Jaringan seismik dapat mengirimkan data melalui radio 24 jam sehari ke stasiun pemantauan yang dilengkapi komputer. Hal ini memungkinkan para ilmuwan untuk dengan aman mengamati perubahan.
Sistem akuisisi dan analisis data seismik berbasis komputer, yang pada dasarnya merupakan observatorium portabel, memungkinkan tim tanggap krisis berhasil memprediksi letusan Gunung Pinatubo pada 1991.
Meskipun kegempaan adalah kuncinya, pemantauan deformasi tanah merupakan teknik baru lainnya yang memungkinkan pemetaan tiga dimensi tentang apa yang terjadi di bawah tanah. Magma yang naik dari kedalaman sering kali mendorong kulit gunung berapi ke atas dan ke luar, seperti balon yang terisi udara.

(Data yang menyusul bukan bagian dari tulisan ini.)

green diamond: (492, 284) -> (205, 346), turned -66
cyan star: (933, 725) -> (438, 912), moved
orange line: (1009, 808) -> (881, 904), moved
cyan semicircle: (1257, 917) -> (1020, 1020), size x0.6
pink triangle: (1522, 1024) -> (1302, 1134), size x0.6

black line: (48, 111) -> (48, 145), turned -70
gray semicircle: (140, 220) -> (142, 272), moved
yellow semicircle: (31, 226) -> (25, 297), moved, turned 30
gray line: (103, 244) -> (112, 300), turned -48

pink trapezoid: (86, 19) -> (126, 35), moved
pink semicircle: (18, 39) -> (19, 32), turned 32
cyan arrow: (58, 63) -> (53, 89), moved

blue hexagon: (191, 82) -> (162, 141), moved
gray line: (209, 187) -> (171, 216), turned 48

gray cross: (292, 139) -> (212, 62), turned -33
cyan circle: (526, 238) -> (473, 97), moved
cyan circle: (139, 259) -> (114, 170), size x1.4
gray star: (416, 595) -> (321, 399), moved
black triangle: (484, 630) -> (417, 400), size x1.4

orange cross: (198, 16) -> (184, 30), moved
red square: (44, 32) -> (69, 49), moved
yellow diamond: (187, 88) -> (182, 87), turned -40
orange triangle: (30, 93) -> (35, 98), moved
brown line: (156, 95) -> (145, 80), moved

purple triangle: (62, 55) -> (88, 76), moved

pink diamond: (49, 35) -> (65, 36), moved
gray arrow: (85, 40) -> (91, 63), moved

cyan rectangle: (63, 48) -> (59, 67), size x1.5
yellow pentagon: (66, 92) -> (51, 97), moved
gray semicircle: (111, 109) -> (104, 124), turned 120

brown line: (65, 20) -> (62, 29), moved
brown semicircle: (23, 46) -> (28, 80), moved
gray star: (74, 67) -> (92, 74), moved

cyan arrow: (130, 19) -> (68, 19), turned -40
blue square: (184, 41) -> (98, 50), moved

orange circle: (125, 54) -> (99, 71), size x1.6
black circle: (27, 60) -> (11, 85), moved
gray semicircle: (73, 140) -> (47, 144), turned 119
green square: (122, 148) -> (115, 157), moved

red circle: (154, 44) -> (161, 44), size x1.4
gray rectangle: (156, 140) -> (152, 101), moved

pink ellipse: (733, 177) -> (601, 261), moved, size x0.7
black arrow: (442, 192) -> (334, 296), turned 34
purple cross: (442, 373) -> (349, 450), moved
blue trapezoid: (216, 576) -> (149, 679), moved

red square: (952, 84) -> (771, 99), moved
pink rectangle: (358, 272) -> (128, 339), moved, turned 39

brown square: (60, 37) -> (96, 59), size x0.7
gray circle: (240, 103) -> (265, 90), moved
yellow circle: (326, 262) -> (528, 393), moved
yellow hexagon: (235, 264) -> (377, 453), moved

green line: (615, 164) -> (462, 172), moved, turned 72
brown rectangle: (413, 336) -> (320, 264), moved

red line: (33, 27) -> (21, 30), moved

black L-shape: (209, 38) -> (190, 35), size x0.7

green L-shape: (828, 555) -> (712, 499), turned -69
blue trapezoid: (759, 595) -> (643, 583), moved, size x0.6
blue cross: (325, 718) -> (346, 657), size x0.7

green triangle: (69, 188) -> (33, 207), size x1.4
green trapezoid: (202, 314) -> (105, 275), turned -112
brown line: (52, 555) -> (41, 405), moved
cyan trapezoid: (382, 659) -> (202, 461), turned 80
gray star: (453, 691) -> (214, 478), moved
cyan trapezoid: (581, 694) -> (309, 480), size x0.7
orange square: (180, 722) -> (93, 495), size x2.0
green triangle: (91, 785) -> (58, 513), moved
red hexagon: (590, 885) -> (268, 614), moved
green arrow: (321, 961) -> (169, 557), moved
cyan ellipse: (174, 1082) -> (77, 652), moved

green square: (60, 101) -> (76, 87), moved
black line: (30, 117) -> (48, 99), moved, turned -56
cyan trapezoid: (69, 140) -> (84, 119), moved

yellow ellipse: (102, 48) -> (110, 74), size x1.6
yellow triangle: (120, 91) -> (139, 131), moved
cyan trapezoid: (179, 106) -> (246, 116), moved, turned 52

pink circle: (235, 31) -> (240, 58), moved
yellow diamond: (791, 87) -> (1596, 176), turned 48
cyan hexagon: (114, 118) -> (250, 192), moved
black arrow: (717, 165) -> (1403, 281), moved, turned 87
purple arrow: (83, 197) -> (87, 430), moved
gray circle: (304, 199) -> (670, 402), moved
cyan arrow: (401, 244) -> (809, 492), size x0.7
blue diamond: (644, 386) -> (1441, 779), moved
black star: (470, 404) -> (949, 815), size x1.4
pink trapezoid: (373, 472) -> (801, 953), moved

Pengukur kemiringan dan instrumen survei yang sensitif dapat mengukur dan mencatat perubahan sekecil apa pun, yang membantu ahli vulkanologi. Misalnya seberapa dalam sumber magma, seberapa cepat pergerakannya, dan di lokasi gunung berapi mana ia mungkin meletus.
Pemantauan semacam ini telah membantu para ilmuwan mengantisipasi letusan gunung berapi Kilauea dan Mauna Loa di Hawaii, yang mengalami perubahan bentuk dengan cara dan kecepatan yang dapat diprediksi.